"A timeout was reached while waiting for the service to connect" error after rebooting

I have a custom-written Windows service that I run on a number of Hyper-V VMs. The VMs get rebooted a couple times an hour as part of some automated tests being run. The service is set to automatic start and almost all of the time, it starts up fine.

However, maybe 5% of the time, with no pattern that I can discern, the service fails to start. When it fails, I get an error in Event Viewer saying

A timeout was reached (30000 milliseconds) while waiting for the My Service Name service to connect.

When this occurs, I can start the service manually, or restart again, and the service will start fine.

The thing I can't figure out is that the 30 second timeout doesn't appear to be occurring in my code. The very first line of my service class's OnStart() method logs "Starting..." to its log4net log. When the service fails to start, I don't even get anything logged at all, which indicates to me that either log4net can't log for whatever reason, or the timeout is occurring before my OnStart() gets called.

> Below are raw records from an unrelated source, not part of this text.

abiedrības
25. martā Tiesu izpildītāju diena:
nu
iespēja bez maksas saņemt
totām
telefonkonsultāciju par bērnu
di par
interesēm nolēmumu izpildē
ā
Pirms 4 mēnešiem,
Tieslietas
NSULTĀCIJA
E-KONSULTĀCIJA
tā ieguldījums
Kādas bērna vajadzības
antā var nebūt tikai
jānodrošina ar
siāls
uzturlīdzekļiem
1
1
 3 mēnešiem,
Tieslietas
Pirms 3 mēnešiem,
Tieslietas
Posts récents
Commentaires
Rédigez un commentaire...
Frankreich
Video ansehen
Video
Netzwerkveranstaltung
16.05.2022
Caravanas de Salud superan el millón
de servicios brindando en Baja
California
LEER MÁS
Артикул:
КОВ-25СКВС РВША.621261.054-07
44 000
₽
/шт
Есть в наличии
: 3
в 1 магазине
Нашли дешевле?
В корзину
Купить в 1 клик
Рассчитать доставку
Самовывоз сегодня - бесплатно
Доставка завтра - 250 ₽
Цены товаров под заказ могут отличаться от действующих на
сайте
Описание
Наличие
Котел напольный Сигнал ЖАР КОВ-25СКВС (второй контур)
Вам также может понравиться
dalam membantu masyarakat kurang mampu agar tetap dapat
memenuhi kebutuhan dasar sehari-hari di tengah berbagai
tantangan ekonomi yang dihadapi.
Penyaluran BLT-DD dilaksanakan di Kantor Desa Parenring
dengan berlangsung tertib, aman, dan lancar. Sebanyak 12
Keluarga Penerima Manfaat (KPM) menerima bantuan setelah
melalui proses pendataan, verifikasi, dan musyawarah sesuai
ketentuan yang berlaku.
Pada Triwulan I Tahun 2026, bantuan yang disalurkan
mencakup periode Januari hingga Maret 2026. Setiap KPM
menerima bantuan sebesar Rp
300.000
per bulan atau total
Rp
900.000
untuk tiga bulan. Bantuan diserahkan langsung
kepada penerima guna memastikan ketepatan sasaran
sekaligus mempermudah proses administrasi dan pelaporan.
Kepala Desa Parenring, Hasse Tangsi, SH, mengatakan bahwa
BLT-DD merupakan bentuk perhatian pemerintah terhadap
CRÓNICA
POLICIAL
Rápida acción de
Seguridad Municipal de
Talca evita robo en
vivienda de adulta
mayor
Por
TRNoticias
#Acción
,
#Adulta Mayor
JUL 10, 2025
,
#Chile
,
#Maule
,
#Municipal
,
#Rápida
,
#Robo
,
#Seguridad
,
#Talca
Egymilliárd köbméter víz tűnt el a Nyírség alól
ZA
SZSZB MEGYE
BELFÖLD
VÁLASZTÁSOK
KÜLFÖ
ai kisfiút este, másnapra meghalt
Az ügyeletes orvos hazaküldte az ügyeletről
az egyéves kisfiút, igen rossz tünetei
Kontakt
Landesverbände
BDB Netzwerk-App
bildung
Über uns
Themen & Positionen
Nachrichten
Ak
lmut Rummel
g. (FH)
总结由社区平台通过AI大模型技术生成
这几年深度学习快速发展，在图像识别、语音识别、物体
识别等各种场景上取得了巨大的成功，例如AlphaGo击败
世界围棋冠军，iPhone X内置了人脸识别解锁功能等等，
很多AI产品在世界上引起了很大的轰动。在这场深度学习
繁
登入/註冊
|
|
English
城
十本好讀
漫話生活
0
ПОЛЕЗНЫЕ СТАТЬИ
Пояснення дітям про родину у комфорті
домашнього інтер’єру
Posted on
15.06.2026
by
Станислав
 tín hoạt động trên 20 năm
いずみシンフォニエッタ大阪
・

The service runs on a variety of OSes, from XP all the way up to Win7 and 2008R2, and I know that setting the service to delayed start may solve this for Vista and later, but that seems like a hack.

I haven't been able to remote debug this because of the fact that it happens so intermittently and during system startup, and I'm at a loss as to further ways to try to figure out what's going on. Any ideas?


Solution 1:

My guess - and that's all it is - is that the disk is thrashing hard during startup, to the point where the .NET Framework itself isn't starting in the 30 seconds that Windows allocates for services to start.

A kludgy workaround may be to set the service to start manually, then write a very small stub service in unmanaged code (e.g. C++, Delphi) to start the service.

Another approach may be to start the service remotely from another machine. The sc command should do the job nicely.

Solution 2:

I was seeing this error in the Event Viewer when trying to install a service with powershell.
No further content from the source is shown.